In this dataset, Tyco Fire & Security GmbH and Accenture each hold 4 filings — the highest counts among named assignees in retrieved records. Dell Products L.P. holds 3 filings, while Telefonaktiebolaget LM Ericsson, Kyndryl Inc., JPMorgan Chase Bank, Samsung Electronics Co. Ltd., and IBM each hold 2 filings in this dataset.
Based on retrieved patents, Ericsson’s approach (US filings 2023, 2026) applies an ML model explainer to measurement data, generates feature impact values, and updates an ontological representation to output a proposed root cause — a structured causal reasoning method. Tyco Fire & Security’s approach (US filings 2024–2026) trains a generative AI model on historical technician service requests to predict root causes in natural language, targeting direct technician decision support.
In this dataset, publication dates span from 2005 to mid-2025, with a pronounced acceleration after 2020. The 2023–2026 period contains the largest cluster of retrieved filings, particularly in generative AI-based RCA and ontological ML explainer approaches. The pre-2010 period contains foundational statistical and simulation-based systems without ML explainability.
Based on retrieved records, conformal prediction is a probabilistic state transition modelling approach that assesses an asset’s likely future state and delivers explainability through calibrated uncertainty bounds rather than feature attribution. Dell Products L.P. applied this method in two US filings (2022 and 2023) titled ‘Proactive Asset Failure Remediation Utilizing Conformal Asset State Prediction’, which identify probability of state transitions across asset lifecycle and select predicted future state to adjust maintenance priority.

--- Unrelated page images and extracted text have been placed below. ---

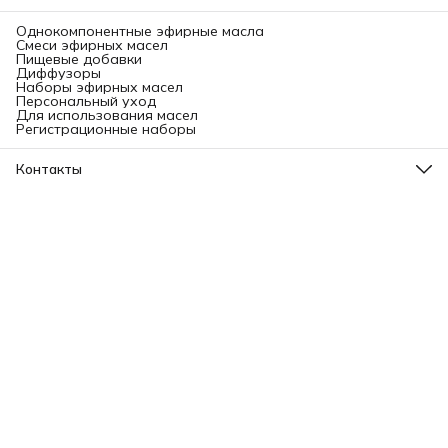
Однокомпонентные эфирные масла
Смеси эфирных масел
Пищевые добавки
Диффузоры
Наборы эфирных масел
Персональный уход
Для использования масел
Регистрационные наборы
Контакты
Адрес
Ленинградский проспект, 31А, стр.1.
Телефон
8 (499) 112-45-88
Режим работы
Пн - Вс: 11:00 - 21:00
Эл. почта
info@aromatise.ru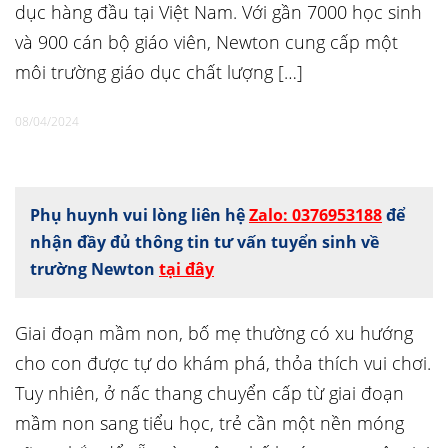
dục hàng đầu tại Việt Nam. Với gần 7000 học sinh
và 900 cán bộ giáo viên, Newton cung cấp một
môi trường giáo dục chất lượng […]
08/04/2024
Phụ huynh vui lòng liên hệ
Zalo: 0376953188
để
nhận đầy đủ thông tin tư vấn tuyển sinh về
trường Newton
tại đây
Giai đoạn mầm non, bố mẹ thường có xu hướng
cho con được tự do khám phá, thỏa thích vui chơi.
Tuy nhiên, ở nấc thang chuyển cấp từ giai đoạn
mầm non sang tiểu học, trẻ cần một nền móng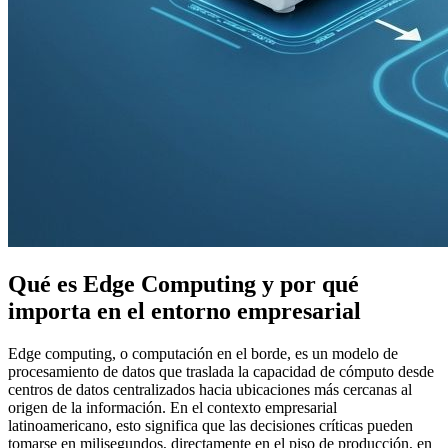
Qué es Edge Computing y por qué
importa en el entorno empresarial
Edge computing, o computación en el borde, es un modelo de
procesamiento de datos que traslada la capacidad de cómputo desde
centros de datos centralizados hacia ubicaciones más cercanas al
origen de la información. En el contexto empresarial
latinoamericano, esto significa que las decisiones críticas pueden
tomarse en milisegundos, directamente en el piso de producción, en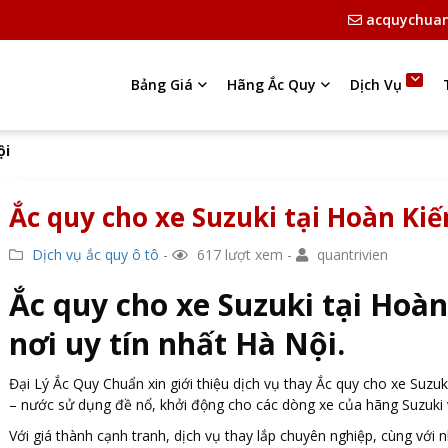
acquychua
Bảng Giá
Hãng Ắc Quy
Dịch Vụ
ội
Ắc quy cho xe Suzuki tại Hoàn Ki
Dịch vụ ắc quy ô tô
-
617 lượt xem -
quantrivien
Ắc quy cho xe Suzuki tại Hoàn
nơi uy tín nhất Hà Nội.
Đại Lý Ắc Quy Chuẩn xin giới thiệu dịch vụ thay Ắc quy cho xe Suzuk
– nước sử dụng đề nổ, khởi động cho các dòng xe của hãng Suzuki v
Với giá thành cạnh tranh, dịch vụ thay lắp chuyên nghiệp, cùng với 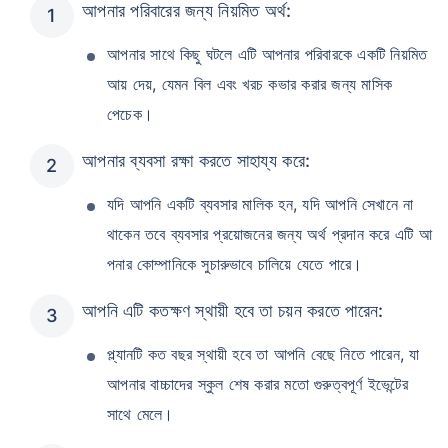
আপনার পরিবারের জন্য নিয়মিত অর্থ:
আপনার সাথে কিছু ঘটলে এটি আপনার পরিবারকে একটি নিয়মিত
₹ ১,৩৭৬/মাস
*
আয় দেয়, যেমন বিল এবং খরচ কভার করার জন্য মাসিক
পেচেক।
আপনার পরিবারের সুরক্ষা মাত্র একটি পদক্ষেপ দূরে
আপনার ব্যবসা রক্ষা করতে সাহায্য করে:
সঠিক প্ল্যান বেছে নিন
যদি আপনি একটি ব্যবসার মালিক হন, যদি আপনি সেখানে না
থাকেন তবে ব্যবসার প্রয়োজনের জন্য অর্থ প্রদান করে এটি আ
*৪৩৪/মাস হল ১ কোটির টার্ম লাইফ ইন্স্যুরেন্সের শুরুর দাম — ধূমপান না করা, পূর্ব-বিদ্যমান কোনো রোগ নেই এমন ব্যক্তির জন্য, ৩৬
পনার কোম্পানিকে সুচারুভাবে চালিয়ে যেতে পারে।
বছর বয়স পর্যন্ত কভার। *₹৬৩০/মাস হল ১ কোটির টার্ম লাইফ ইন্স্যুরেন্সের শুরুর দাম — ধূমপান না করা, পূর্ব-বিদ্যমান কোনো রোগ নেই
এমন ব্যক্তির জন্য, ৪৬ বছর বয়স পর্যন্ত কভার। *₹১,৩৭৬/মাস হল ১ কোটির টার্ম লাইফ ইন্স্যুরেন্সের শুরুর দাম — ধূমপান না করা,
পূর্ব-বিদ্যমান কোনো রোগ নেই এমন ব্যক্তির জন্য, ৫৬ বছর বয়স পর্যন্ত কভার।
আপনি এটি কতক্ষণ স্থায়ী হবে তা চয়ন করতে পারেন:
প্ল্যানটি কত বছর স্থায়ী হবে তা আপনি বেছে নিতে পারেন, যা
আপনার বাচ্চাদের স্কুল শেষ করার মতো গুরুত্বপূর্ণ ইভেন্টের
সাথে মেলে।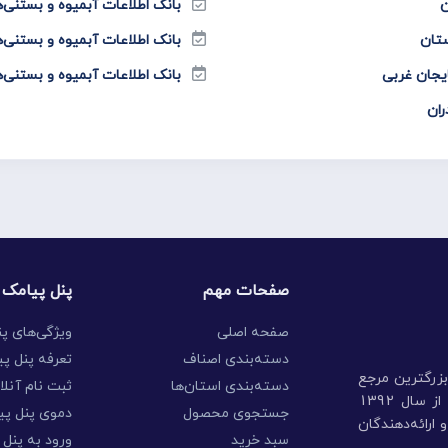
ن
بانک اطلاعات آبمیوه و بستنی‌
ستان
بانک اطلاعات آبمیوه و بستنی‌
ایجان غربی
بانک اطلاعات آبمیوه و بستنی‌
ران
صفحات مهم
پنل پیامک
صفحه اصلی
ویژگی‌های پ
دسته‌بندی اصناف
تعرفه پنل پی
بزرگترین مرجع
دسته‌بندی استان‌ها
ثبت نام آنلا
جمع‌آوری اطلاعات شرکت‌ها، موسسات، اشخاص و ... ، از سال 1392
جستجوی محصول
دموی پنل پی
ارائه‌دهندگان
سبد خرید
ورود به پنل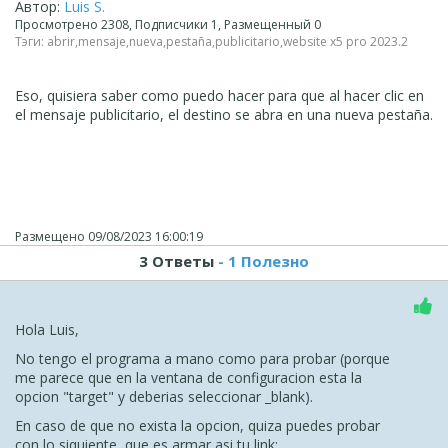
Автор:
Luis S.
Просмотрено 2308, Подписчики 1, Размещенный 0
Тэги:
abrir
,
mensaje
,
nueva
,
pestaña
,
publicitario
,
website x5 pro 2023.2
Eso, quisiera saber como puedo hacer para que al hacer clic en
el mensaje publicitario, el destino se abra en una nueva pestaña.
Размещено
09/08/2023 16:00:19
3 Ответы
- 1 Полезно
Hola Luis,
No tengo el programa a mano como para probar (porque
me parece que en la ventana de configuracion esta la
opcion "target" y deberias seleccionar _blank).
En caso de que no exista la opcion, quiza puedes probar
con lo siquiente, que es armar asi tu link: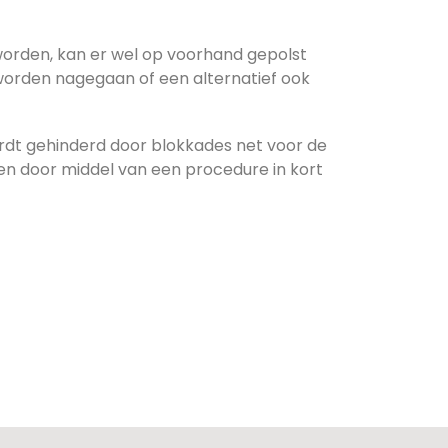
worden, kan er wel op voorhand gepolst
orden nagegaan of een alternatief ook
dt gehinderd door blokkades net voor de
en door middel van een procedure in kort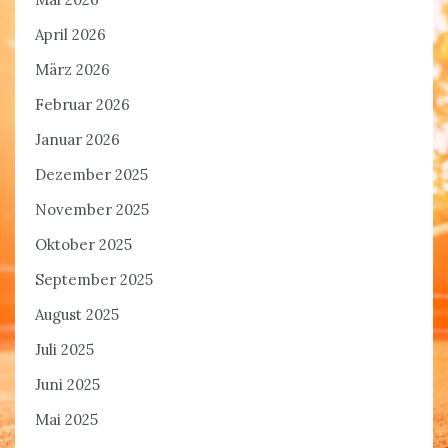
April 2026
März 2026
Februar 2026
Januar 2026
Dezember 2025
November 2025
Oktober 2025
September 2025
August 2025
Juli 2025
Juni 2025
Mai 2025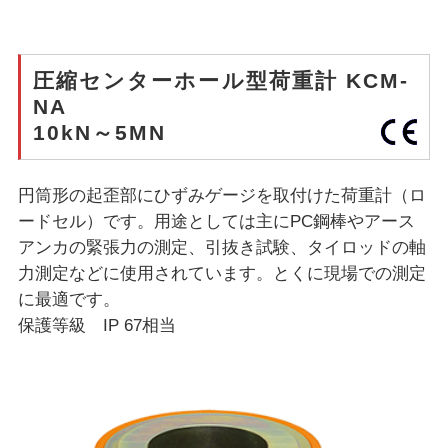
圧縮センターホール型荷重計 KCM-
NA
10kN～5MN
円筒形の起歪部にひずみゲージを取付けた荷重計（ロ
ードセル）です。用途としては主にPC鋼棒やアース
アンカの緊張力の測定、引抜き試験、タイロッドの軸
力測定などに使用されています。とくに現場での測定
に最適です。
保護等級 IP 67相当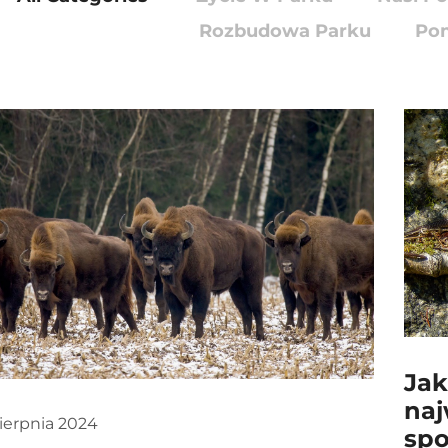
Rozbudowa Parku
Pom
Jak
naj
sierpnia 2024
spo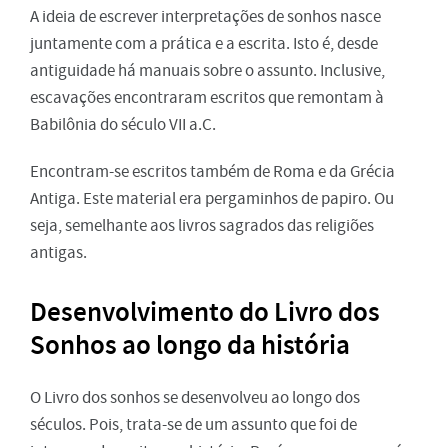
A ideia de escrever interpretações de sonhos nasce
juntamente com a prática e a escrita. Isto é, desde
antiguidade há manuais sobre o assunto. Inclusive,
escavações encontraram escritos que remontam à
Babilônia do século VII a.C.
Encontram-se escritos também de Roma e da Grécia
Antiga. Este material era pergaminhos de papiro. Ou
seja, semelhante aos livros sagrados das religiões
antigas.
Desenvolvimento do Livro dos
Sonhos ao longo da história
O Livro dos sonhos se desenvolveu ao longo dos
séculos. Pois, trata-se de um assunto que foi de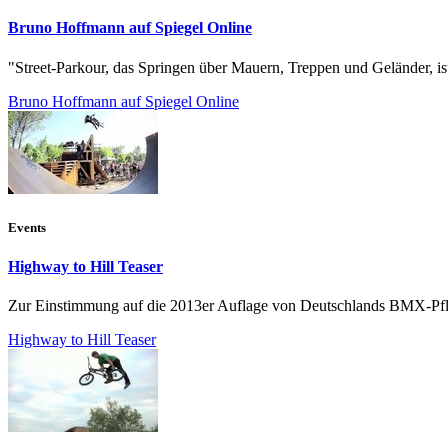
Bruno Hoffmann auf Spiegel Online
"Street-Parkour, das Springen über Mauern, Treppen und Geländer, ist
Bruno Hoffmann auf Spiegel Online
Events
Highway to Hill Teaser
Zur Einstimmung auf die 2013er Auflage von Deutschlands BMX-Pfli
Highway to Hill Teaser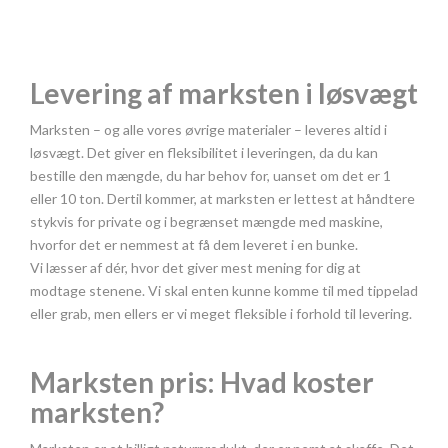
Levering af marksten i løsvægt
Marksten – og alle vores øvrige materialer – leveres altid i
løsvægt. Det giver en fleksibilitet i leveringen, da du kan
bestille den mængde, du har behov for, uanset om det er 1
eller 10 ton. Dertil kommer, at marksten er lettest at håndtere
stykvis for private og i begrænset mængde med maskine,
hvorfor det er nemmest at få dem leveret i en bunke.
Vi læsser af dér, hvor det giver mest mening for dig at
modtage stenene. Vi skal enten kunne komme til med tippelad
eller grab, men ellers er vi meget fleksible i forhold til levering.
Marksten pris: Hvad koster
marksten?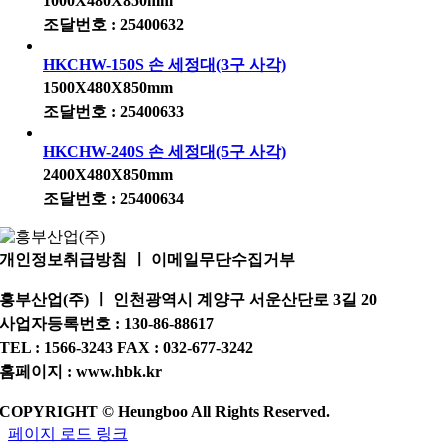
1000X480X850mm
조달번호 : 25400632
HKCHW-150S 손 세정대(3구 사각)
1500X480X850mm
조달번호 : 25400633
HKCHW-240S 손 세정대(5구 사각)
2400X480X850mm
조달번호 : 25400634
개인정보취급방침 ㅣ 이메일무단수집거부
흥부산업(주) ㅣ 인천광역시 계양구 서운산단로 3길 20
사업자등록번호 : 130-86-88617
TEL : 1566-3243 FAX : 032-677-3242
홈페이지 : www.hbk.kr
COPYRIGHT © Heungboo All Rights Reserved.
페이지 로드 링크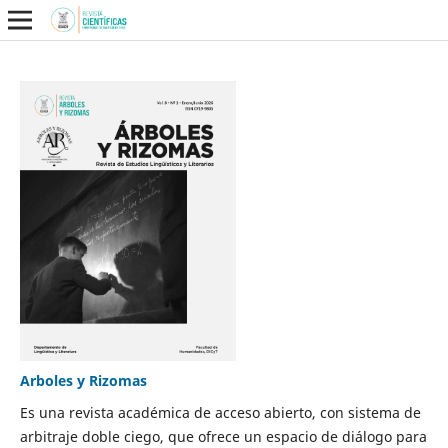
Arboles y Rizomas
Es una revista académica de acceso abierto, con sistema de
arbitraje doble ciego, que ofrece un espacio de diálogo para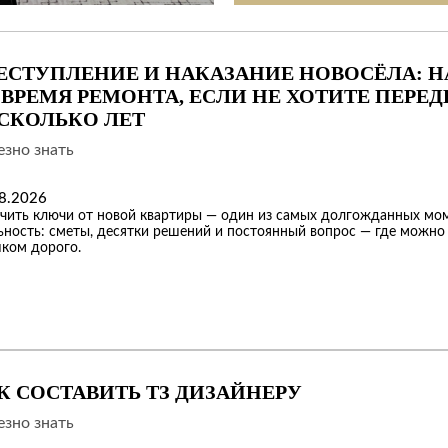
ЕСТУПЛЕНИЕ И НАКАЗАНИЕ НОВОСЁЛА: Н
 ВРЕМЯ РЕМОНТА, ЕСЛИ НЕ ХОТИТЕ ПЕРЕД
СКОЛЬКО ЛЕТ
зно знать
8.2026
чить ключи от новой квартиры — один из самых долгожданных мом
ьность: сметы, десятки решений и постоянный вопрос — где можно 
ком дорого.
К СОСТАВИТЬ ТЗ ДИЗАЙНЕРУ
зно знать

Based on analysis of retrieved records, three white spaces are identified: (1) industrial equipment XAI patents are underrepresented relative to strong academic literature on manufacturing and industrial PHM; (2) human-in-the-loop PdM systems that formally incorporate domain expert feedback into the prediction loop are identified as an under-claimed patent category; and (3) cross-asset multi-component XAI frameworks modelling failure propagation across interconnected systems are noted in 2023 literature but not yet heavily represented in retrieved patents.
Data and insights on this page are based on a limited patent and literature dataset and are for reference only. Figures may not represent the complete technology landscape.